そんなことより清十郎には仕事のスケジュールがあり、雑談している暇な時間が勿体無い。清十郎はマントを脱ぎ竹内に渡した。
「悪いけど、これから仕事でログアウトしなければいけない。このアイテムを貸すから役立てて欲しい」
そういうと、清十郎はこの場から消えた。
竹内は気付いた。このゲームは案外孤独なゲームのなのだと。
元来、ネットゲームといえば、友達とワイワイやるものである。
自分の息子は、たとえ引きこもりしててもネットで友達を作ってて、ある程度の幸せを得てるはずだろう。竹内はそう思っていたが、もしかしたら、ネットですら一人で孤独なのかもしれない。

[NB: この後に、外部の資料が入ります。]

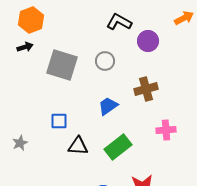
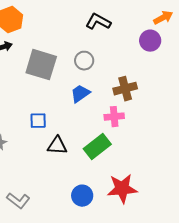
purple circle: (148, 41) -> (150, 41), moved
blue trapezoid: (108, 106) -> (80, 94), moved
pink cross: (166, 130) -> (114, 117), moved

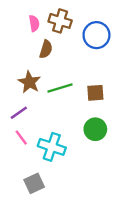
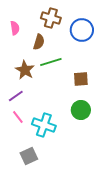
pink semicircle: (34, 23) -> (15, 28), moved
green line: (60, 88) -> (51, 62), moved

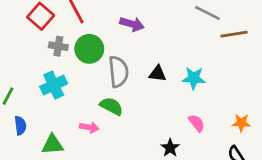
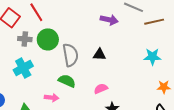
purple arrow: (132, 24) -> (109, 20), moved
cyan star: (194, 78) -> (152, 57), moved
pink semicircle: (197, 123) -> (101, 89), moved, turned -72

息子を不憫に思う親心だが、竹内もこの魔法のマントを装備することで清十郎のようにこのゲームにハマっしまうのだった……
【竹内視点】
なんじゃこのマント! ぱねえっ!
竹内は大はしゃぎで、暴れまくった。
世界の半分を破壊尽くして気付いた。
破壊尽くしたら、どうやって息子を探せばいいのだ?
ふとした疑問である。
もしかして、いや、もしかしなくても、この惑星に息子がいないとしたら?
竹内は宇宙に飛び出した。マントのおかげで、光を超えるスピードが出せる。
この宇宙のどこかに、息子がいるのか?
竹内はいろんな惑星を見回ったが、生物が住まう星は、おろか宇宙を飛び回ってるかもしれないプレイヤーも見かけない。
広い宇宙で一人の人間を探すなんて米粒に混じった一匹のミジンコを探すより遥かに見つけにくいだろう。目視で見つかる筈がない。
竹内は考えた。もし息子が同じマントを装備しているなら……
竹内は銀河の中心に飛び込み、かき回し、銀河を爆発させた。銀河は塵となり拡散した。